### What to produce
Lines with the string "Blue" in the data below: report how many there are, and write nothing but the number.

### Recorded information
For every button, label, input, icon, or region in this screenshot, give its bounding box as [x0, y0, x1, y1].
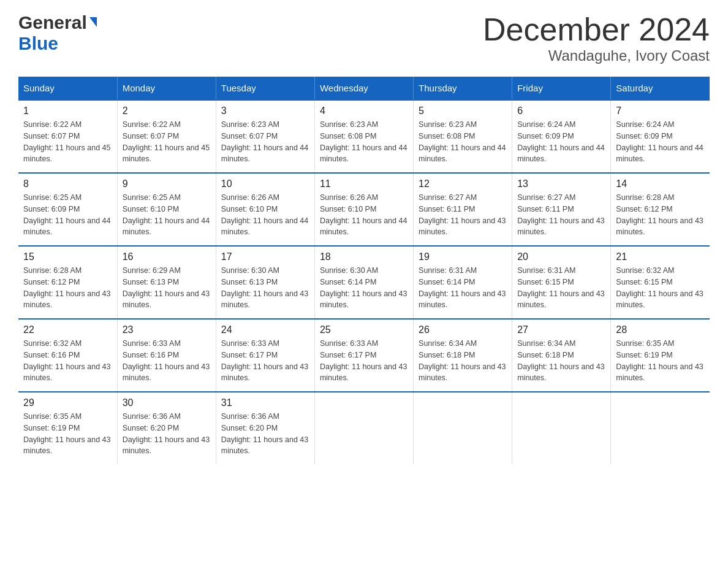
day-number: 8 — [23, 178, 112, 190]
day-number: 27 — [517, 324, 605, 335]
day-info: Sunrise: 6:26 AMSunset: 6:10 PMDaylight:… — [320, 192, 408, 238]
day-number: 19 — [419, 251, 507, 262]
day-info: Sunrise: 6:27 AMSunset: 6:11 PMDaylight:… — [419, 192, 507, 238]
day-info: Sunrise: 6:26 AMSunset: 6:10 PMDaylight:… — [221, 192, 309, 238]
day-number: 29 — [23, 397, 112, 408]
day-number: 5 — [419, 105, 507, 117]
calendar-cell: 27 Sunrise: 6:34 AMSunset: 6:18 PMDaylig… — [512, 319, 611, 392]
day-number: 26 — [419, 324, 507, 335]
logo: General Blue — [18, 12, 97, 54]
day-info: Sunrise: 6:23 AMSunset: 6:08 PMDaylight:… — [419, 119, 507, 165]
day-info: Sunrise: 6:36 AMSunset: 6:20 PMDaylight:… — [123, 411, 211, 457]
day-info: Sunrise: 6:25 AMSunset: 6:10 PMDaylight:… — [123, 192, 211, 238]
header-friday: Friday — [512, 77, 611, 100]
calendar-cell: 24 Sunrise: 6:33 AMSunset: 6:17 PMDaylig… — [216, 319, 314, 392]
day-number: 28 — [616, 324, 705, 335]
day-info: Sunrise: 6:27 AMSunset: 6:11 PMDaylight:… — [517, 192, 605, 238]
day-info: Sunrise: 6:31 AMSunset: 6:15 PMDaylight:… — [517, 265, 605, 311]
calendar-cell: 4 Sunrise: 6:23 AMSunset: 6:08 PMDayligh… — [314, 100, 413, 173]
day-number: 7 — [616, 105, 705, 117]
calendar-week-5: 29 Sunrise: 6:35 AMSunset: 6:19 PMDaylig… — [18, 392, 710, 464]
day-number: 15 — [23, 251, 112, 262]
calendar-cell: 22 Sunrise: 6:32 AMSunset: 6:16 PMDaylig… — [18, 319, 117, 392]
calendar-week-2: 8 Sunrise: 6:25 AMSunset: 6:09 PMDayligh… — [18, 173, 710, 246]
day-number: 21 — [616, 251, 705, 262]
calendar-header: SundayMondayTuesdayWednesdayThursdayFrid… — [18, 77, 710, 100]
day-number: 12 — [419, 178, 507, 190]
day-info: Sunrise: 6:24 AMSunset: 6:09 PMDaylight:… — [517, 119, 605, 165]
logo-blue-text: Blue — [18, 33, 58, 54]
calendar-cell: 10 Sunrise: 6:26 AMSunset: 6:10 PMDaylig… — [216, 173, 314, 246]
calendar-cell: 25 Sunrise: 6:33 AMSunset: 6:17 PMDaylig… — [314, 319, 413, 392]
day-number: 17 — [221, 251, 309, 262]
day-info: Sunrise: 6:32 AMSunset: 6:15 PMDaylight:… — [616, 265, 705, 311]
calendar-cell: 18 Sunrise: 6:30 AMSunset: 6:14 PMDaylig… — [314, 246, 413, 319]
day-info: Sunrise: 6:33 AMSunset: 6:17 PMDaylight:… — [221, 338, 309, 384]
day-info: Sunrise: 6:22 AMSunset: 6:07 PMDaylight:… — [23, 119, 112, 165]
calendar-week-1: 1 Sunrise: 6:22 AMSunset: 6:07 PMDayligh… — [18, 100, 710, 173]
day-info: Sunrise: 6:29 AMSunset: 6:13 PMDaylight:… — [123, 265, 211, 311]
day-number: 30 — [123, 397, 211, 408]
day-number: 16 — [123, 251, 211, 262]
day-info: Sunrise: 6:32 AMSunset: 6:16 PMDaylight:… — [23, 338, 112, 384]
day-number: 3 — [221, 105, 309, 117]
day-number: 25 — [320, 324, 408, 335]
day-info: Sunrise: 6:36 AMSunset: 6:20 PMDaylight:… — [221, 411, 309, 457]
calendar-cell — [611, 392, 710, 464]
calendar-cell: 21 Sunrise: 6:32 AMSunset: 6:15 PMDaylig… — [611, 246, 710, 319]
day-info: Sunrise: 6:33 AMSunset: 6:16 PMDaylight:… — [123, 338, 211, 384]
calendar-body: 1 Sunrise: 6:22 AMSunset: 6:07 PMDayligh… — [18, 100, 710, 464]
calendar-cell: 11 Sunrise: 6:26 AMSunset: 6:10 PMDaylig… — [314, 173, 413, 246]
day-info: Sunrise: 6:30 AMSunset: 6:13 PMDaylight:… — [221, 265, 309, 311]
calendar-cell — [512, 392, 611, 464]
day-number: 18 — [320, 251, 408, 262]
day-number: 9 — [123, 178, 211, 190]
calendar-cell: 3 Sunrise: 6:23 AMSunset: 6:07 PMDayligh… — [216, 100, 314, 173]
day-info: Sunrise: 6:34 AMSunset: 6:18 PMDaylight:… — [419, 338, 507, 384]
day-number: 22 — [23, 324, 112, 335]
day-info: Sunrise: 6:33 AMSunset: 6:17 PMDaylight:… — [320, 338, 408, 384]
calendar-cell: 13 Sunrise: 6:27 AMSunset: 6:11 PMDaylig… — [512, 173, 611, 246]
calendar-cell: 1 Sunrise: 6:22 AMSunset: 6:07 PMDayligh… — [18, 100, 117, 173]
logo-general-text: General — [18, 12, 87, 33]
day-number: 1 — [23, 105, 112, 117]
calendar-cell: 2 Sunrise: 6:22 AMSunset: 6:07 PMDayligh… — [117, 100, 216, 173]
day-info: Sunrise: 6:28 AMSunset: 6:12 PMDaylight:… — [23, 265, 112, 311]
calendar-week-3: 15 Sunrise: 6:28 AMSunset: 6:12 PMDaylig… — [18, 246, 710, 319]
title-area: December 2024 Wandaguhe, Ivory Coast — [483, 12, 710, 64]
calendar-cell: 8 Sunrise: 6:25 AMSunset: 6:09 PMDayligh… — [18, 173, 117, 246]
month-title: December 2024 — [483, 12, 710, 47]
day-info: Sunrise: 6:35 AMSunset: 6:19 PMDaylight:… — [23, 411, 112, 457]
day-info: Sunrise: 6:30 AMSunset: 6:14 PMDaylight:… — [320, 265, 408, 311]
calendar-cell: 14 Sunrise: 6:28 AMSunset: 6:12 PMDaylig… — [611, 173, 710, 246]
calendar-cell: 28 Sunrise: 6:35 AMSunset: 6:19 PMDaylig… — [611, 319, 710, 392]
calendar-cell: 6 Sunrise: 6:24 AMSunset: 6:09 PMDayligh… — [512, 100, 611, 173]
day-info: Sunrise: 6:35 AMSunset: 6:19 PMDaylight:… — [616, 338, 705, 384]
location-title: Wandaguhe, Ivory Coast — [483, 47, 710, 64]
day-number: 13 — [517, 178, 605, 190]
calendar-cell: 19 Sunrise: 6:31 AMSunset: 6:14 PMDaylig… — [414, 246, 512, 319]
day-number: 20 — [517, 251, 605, 262]
calendar-cell: 26 Sunrise: 6:34 AMSunset: 6:18 PMDaylig… — [414, 319, 512, 392]
calendar-cell: 9 Sunrise: 6:25 AMSunset: 6:10 PMDayligh… — [117, 173, 216, 246]
calendar-cell — [414, 392, 512, 464]
day-info: Sunrise: 6:23 AMSunset: 6:08 PMDaylight:… — [320, 119, 408, 165]
day-number: 24 — [221, 324, 309, 335]
day-info: Sunrise: 6:23 AMSunset: 6:07 PMDaylight:… — [221, 119, 309, 165]
day-info: Sunrise: 6:31 AMSunset: 6:14 PMDaylight:… — [419, 265, 507, 311]
calendar-cell: 23 Sunrise: 6:33 AMSunset: 6:16 PMDaylig… — [117, 319, 216, 392]
header-tuesday: Tuesday — [216, 77, 314, 100]
day-number: 6 — [517, 105, 605, 117]
day-info: Sunrise: 6:24 AMSunset: 6:09 PMDaylight:… — [616, 119, 705, 165]
day-number: 31 — [221, 397, 309, 408]
page-header: General Blue December 2024 Wandaguhe, Iv… — [18, 12, 710, 64]
calendar-table: SundayMondayTuesdayWednesdayThursdayFrid… — [18, 77, 710, 464]
day-number: 2 — [123, 105, 211, 117]
calendar-week-4: 22 Sunrise: 6:32 AMSunset: 6:16 PMDaylig… — [18, 319, 710, 392]
day-number: 23 — [123, 324, 211, 335]
day-info: Sunrise: 6:28 AMSunset: 6:12 PMDaylight:… — [616, 192, 705, 238]
calendar-cell: 29 Sunrise: 6:35 AMSunset: 6:19 PMDaylig… — [18, 392, 117, 464]
calendar-cell: 12 Sunrise: 6:27 AMSunset: 6:11 PMDaylig… — [414, 173, 512, 246]
day-number: 10 — [221, 178, 309, 190]
calendar-cell: 17 Sunrise: 6:30 AMSunset: 6:13 PMDaylig… — [216, 246, 314, 319]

### Response to the exercise
3